LOL with so many people liking it maybe when I get bored of it i should use the new Auction site it could go ballistic...!


----------



## SharkBike (Apr 15, 2005)

I have a better idea. Ya' know...that watch is really far too precious to actually wear. How 'bout you "do a Mac" and swap it for an Alpha?

(now all i gotta do is find an Alpha)


----------



## JonW (Mar 23, 2005)

Yes top idea mate, im totally with you... email me when you get it: [email protected]


----------



## JonW (Mar 23, 2005)

Brilliant!


----------



## jasonm (Nov 22, 2003)

JonW said:


> LOL with so many people liking it maybe when I get bored of it i should use the new Auction site it could go ballistic...!

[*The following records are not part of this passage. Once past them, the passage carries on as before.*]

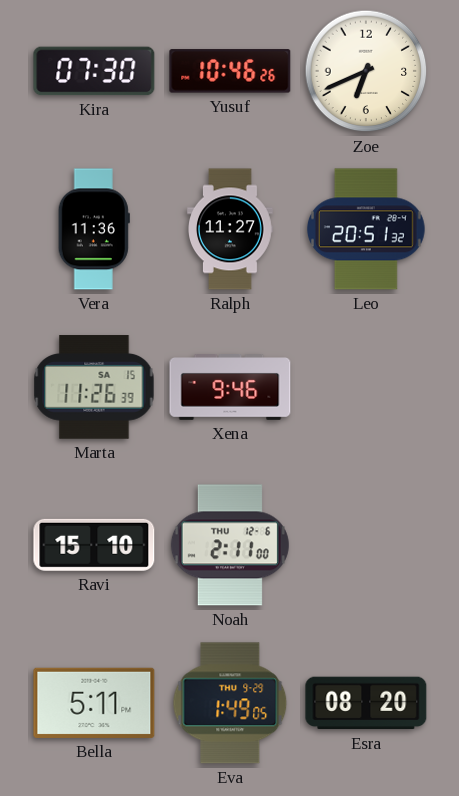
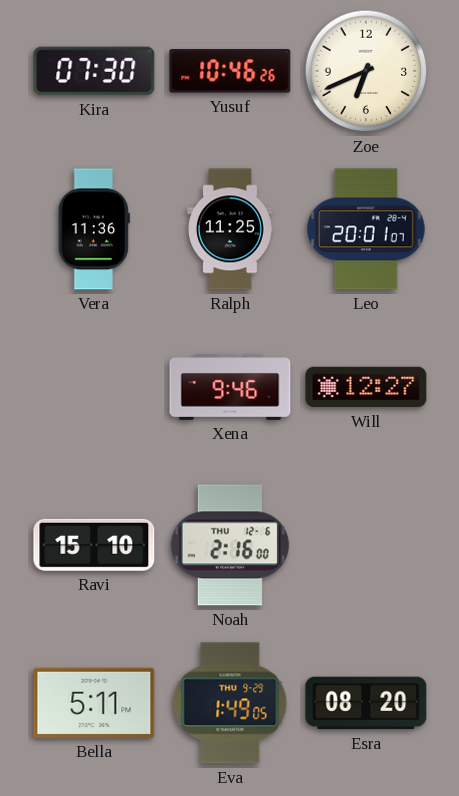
Ralph: 11:27 -> 11:25
Leo: 20:51 -> 20:01
Marta: 11:26 -> none
Will: none -> 12:27
Noah: 2:11 -> 2:16
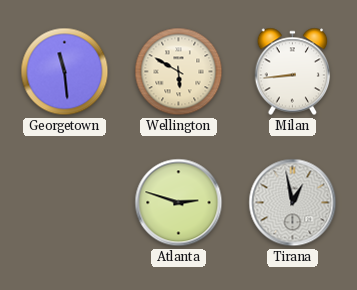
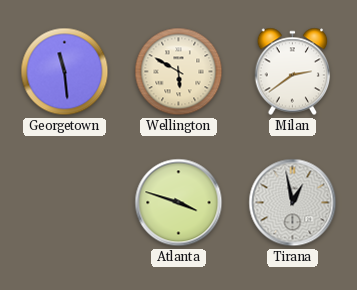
Milan: 8:44 -> 2:39
Atlanta: 2:48 -> 3:48
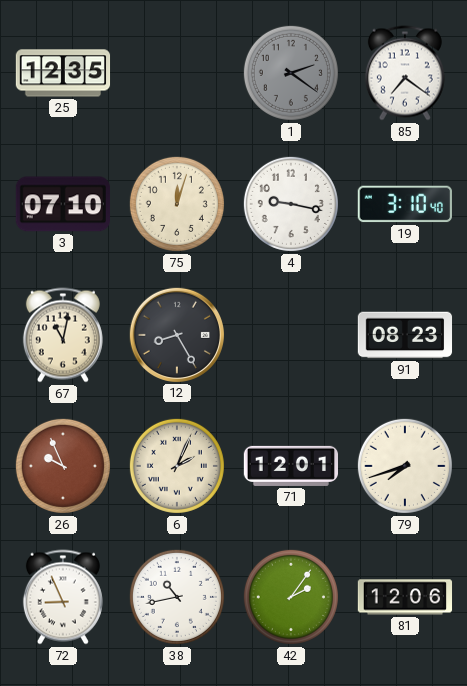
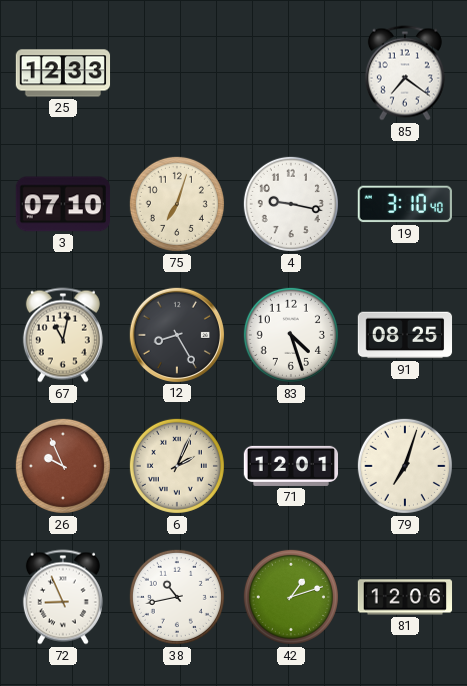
25: 12:35 -> 12:33
1: 2:21 -> none
75: 12:03 -> 7:03
83: none -> 4:27
91: 08:23 -> 08:25
79: 7:42 -> 7:03
42: 2:06 -> 1:12
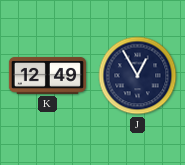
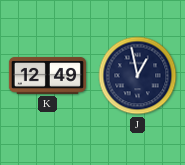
J: 12:55 -> 12:58
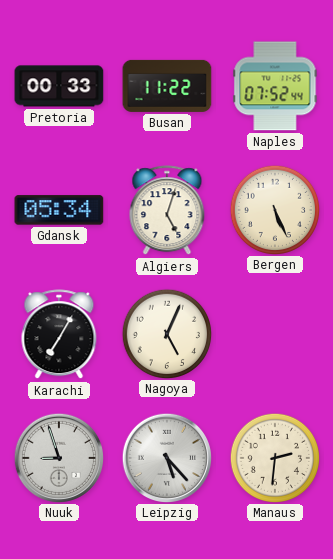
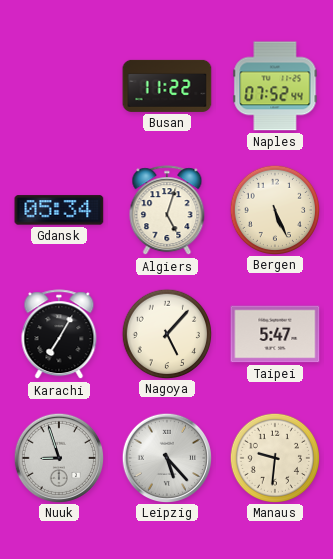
Pretoria: 00:33 -> none
Nagoya: 5:04 -> 5:07
Taipei: none -> 5:47
Manaus: 2:31 -> 9:31
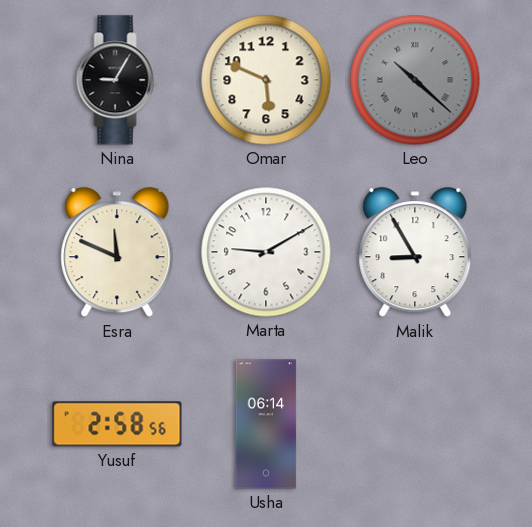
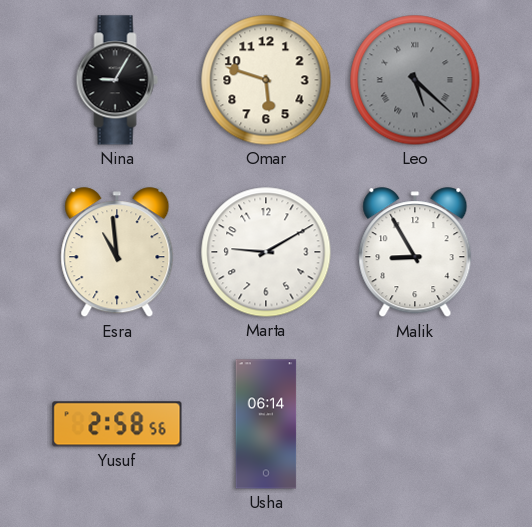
Omar: 5:49 -> 5:48
Leo: 10:22 -> 5:22
Esra: 11:49 -> 10:59
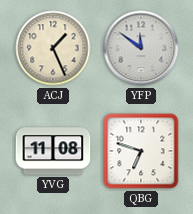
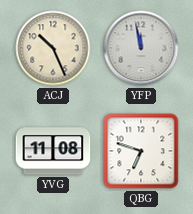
ACJ: 1:26 -> 10:26
YFP: 11:51 -> 11:58
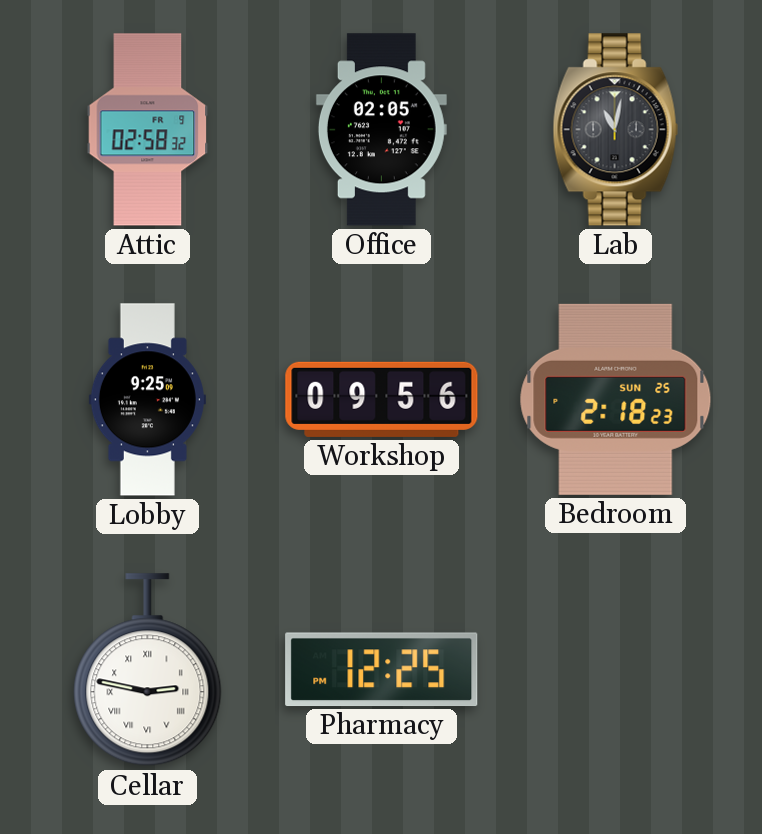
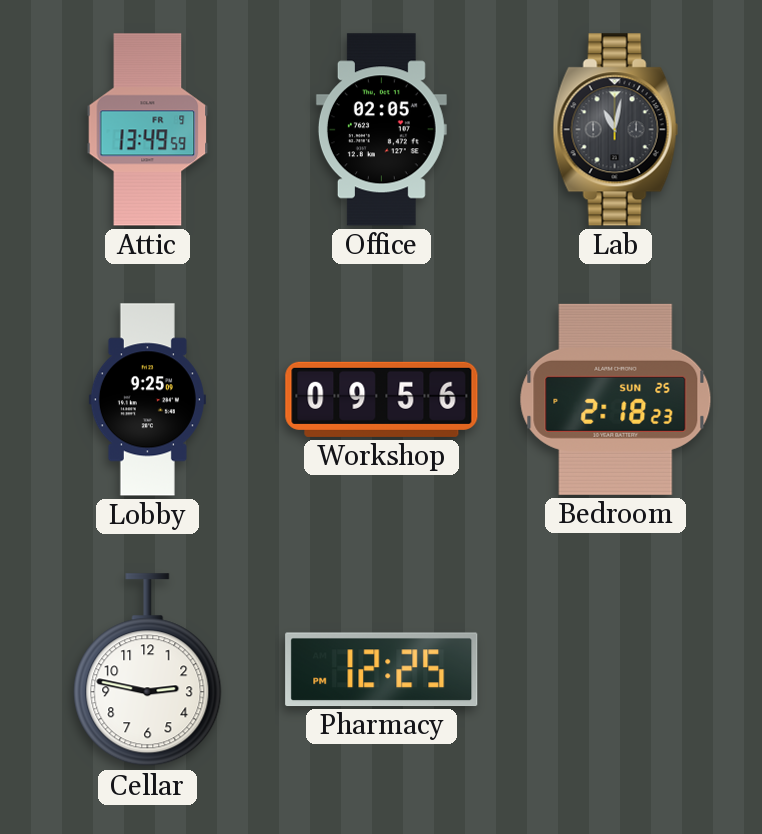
Attic: 02:58 -> 13:49
Cellar numerals: Roman -> Arabic
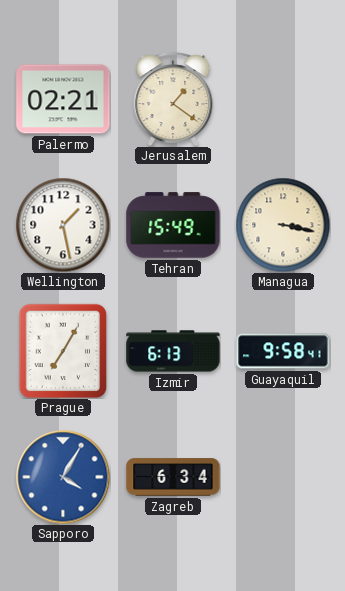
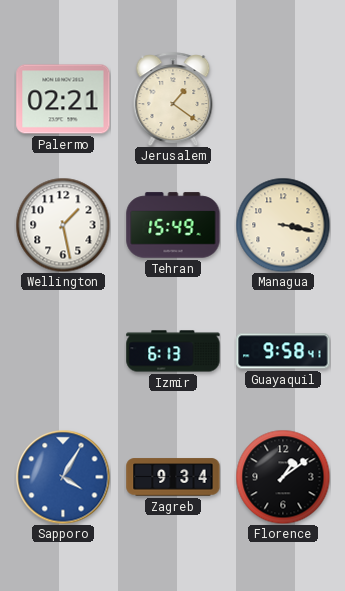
Prague: 7:05 -> none
Zagreb: 6:34 -> 9:34
Florence: none -> 1:09
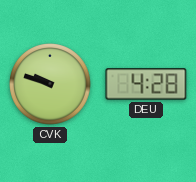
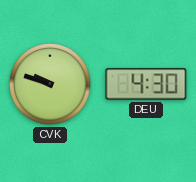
DEU: 4:28 -> 4:30
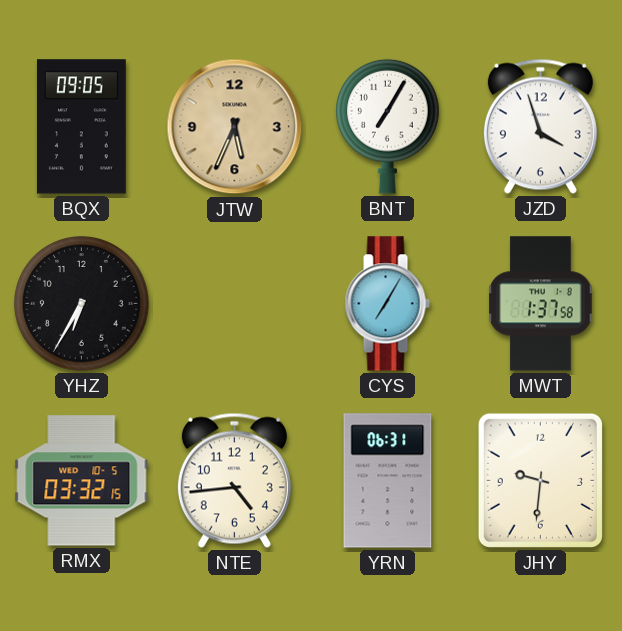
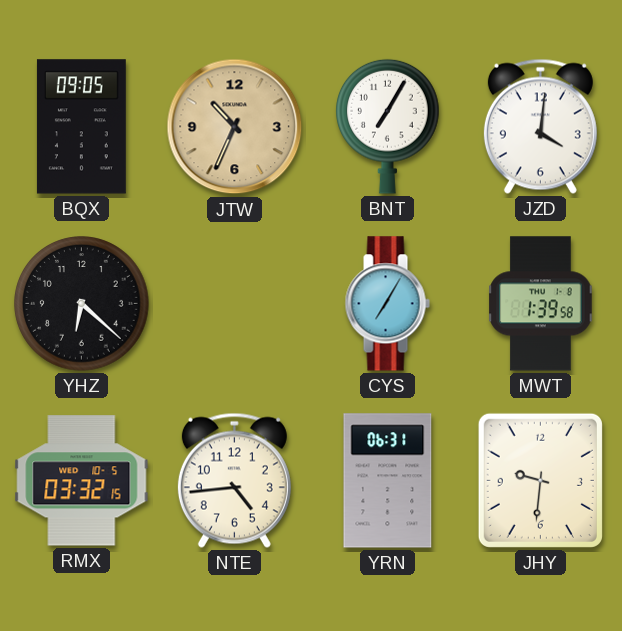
JTW: 5:34 -> 10:34
JZD: 3:57 -> 4:01
YHZ: 6:35 -> 6:22
MWT: 1:37 -> 1:39
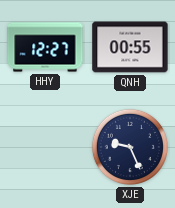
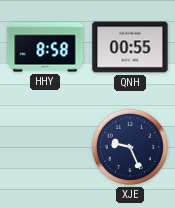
HHY: 12:27 -> 8:58
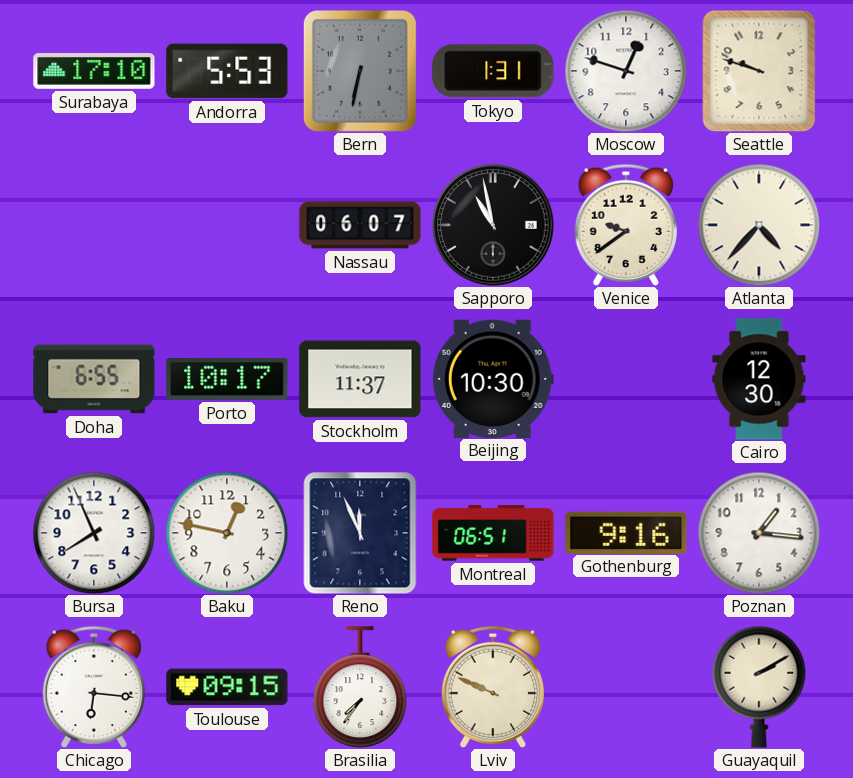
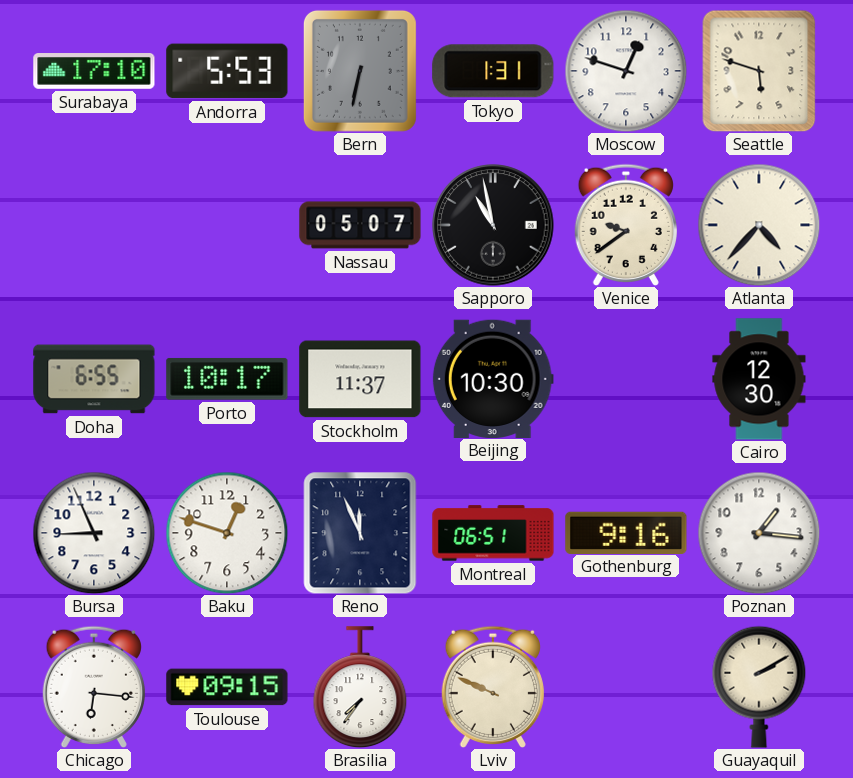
Seattle: 9:48 -> 5:48
Nassau: 06:07 -> 05:07
Bursa: 7:56 -> 8:56
Baku: 12:47 -> 12:48
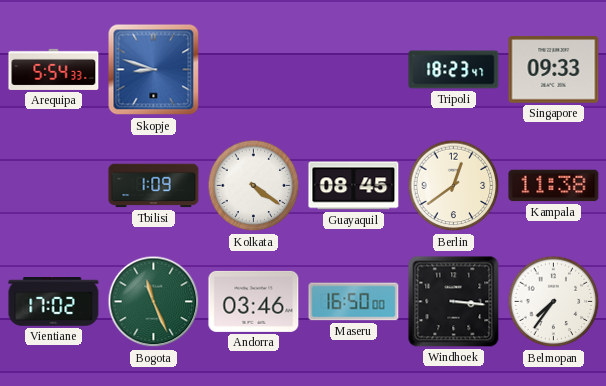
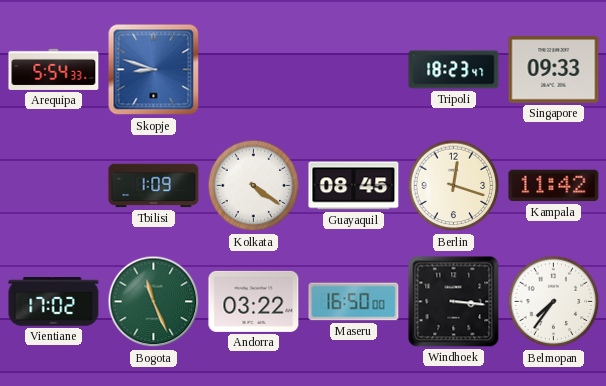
Berlin: 12:39 -> 12:18
Kampala: 11:38 -> 11:42
Andorra: 03:46 -> 03:22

Whens that then, next Monday?


----------



## hippo (Jun 27, 2006)

jasonm said:


> JonW said:
> 
> 
> > LOL with so many people liking it maybe when I get bored of it i should use the new Auction site it could go ballistic...!
> ...


----------



## JoT (Aug 12, 2003)

Great catch Jon


----------



## SharkBike (Apr 15, 2005)

Um....Jon...since the trade with Mac for an Alpha doesn't seem to be going anywhere, how about a trade for a nice pair of boots?










(now all i gotta do is find a nice pair of boots)


----------



## JonW (Mar 23, 2005)

Ok how about I say im not gonna let it go for 2months minimum? so if anyone wants to recussitate this thread then we can see how i feel about it then?









... but in the meantime, can people stop emailing and PMing me about first refusal... the next one I get will be the 14th on the "first refusal list"...


----------



## guido7 (Sep 25, 2009)

Hello!

My compliments, lovely diver watch!

Please, I am seeing a few around Internet, they are for sale, may I know how much is the price range of this vintage model?

Thank you!


----------



## JonW (Mar 23, 2005)

Wow this is an old thread... Ive no idea what these sell for now, I sold this one back in either 2008 i think, i wish i had kept it though, it was a great watch.


----------



## guido7 (Sep 25, 2009)

JonW said:


> I bought this one recently and it arrived this week, I did a bit of research and i found this on WUS Doxa forum:
> 
> "Doxa produced those in the early 80's for the US Divers Association, marketed under the Aqualung brand name, and sold in US Divers catalogs. (And probably dive shops as well). It's similar to the Doxa Sub300 that Doxa marketed. But it uses a slightly different case, with the crown at 4:00 instead of 3:00. It uses an ETA 9362 quartz movement instead of the automatic movement that the Doxa Sub used."
> 
> ...


May I ask you where I can find one like yours?

[email protected]

Thanks!


----------



## JonW (Mar 23, 2005)

Check the forums and ebay, and be prepared for a bit of a wait, they're quite rare...

Good luck!


----------



## gregory (Feb 13, 2009)

Lovely watch and great find Jon.. very nice indeed.


----------



## JonW (Mar 23, 2005)

Greg it was nice, its been through a few local hands since


----------



## Alas (Jun 18, 2006)

JonW said:


> Greg it was nice, its been through a few local hands since


True, true.....


----------